Prompt:
Omitting the pictures, restate all of the entries below exactly.

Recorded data
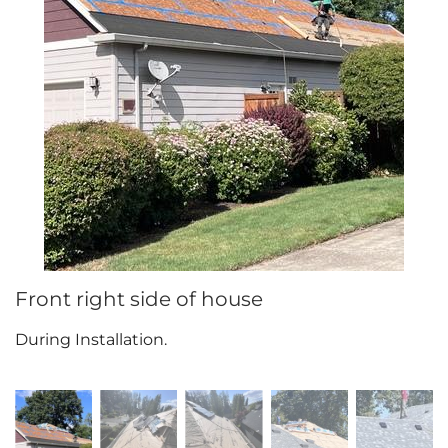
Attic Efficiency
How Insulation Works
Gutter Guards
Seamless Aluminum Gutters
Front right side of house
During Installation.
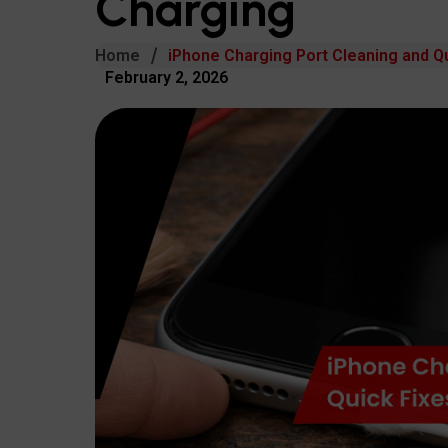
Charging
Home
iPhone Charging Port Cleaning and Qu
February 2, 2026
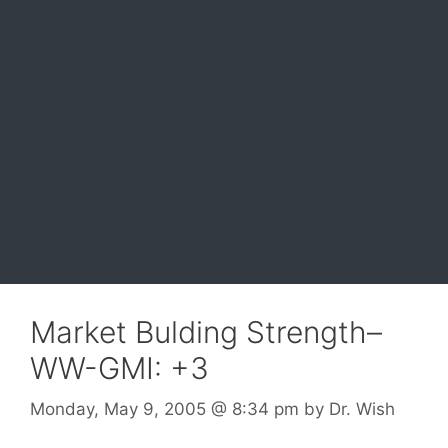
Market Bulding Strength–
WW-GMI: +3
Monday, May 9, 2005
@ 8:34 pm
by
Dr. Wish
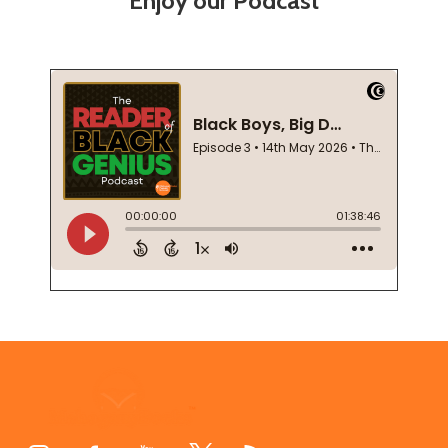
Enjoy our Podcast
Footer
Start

Solution below:
Attic Efficiency
How Insulation Works
Gutter Guards
Seamless Aluminum Gutters
Front right side of house
During Installation.
Charging
Home
iPhone Charging Port Cleaning and Qu
February 2, 2026
Market Bulding Strength–
WW-GMI: +3
Monday, May 9, 2005
@ 8:34 pm
by
Dr. Wish
Enjoy our Podcast
Footer
Start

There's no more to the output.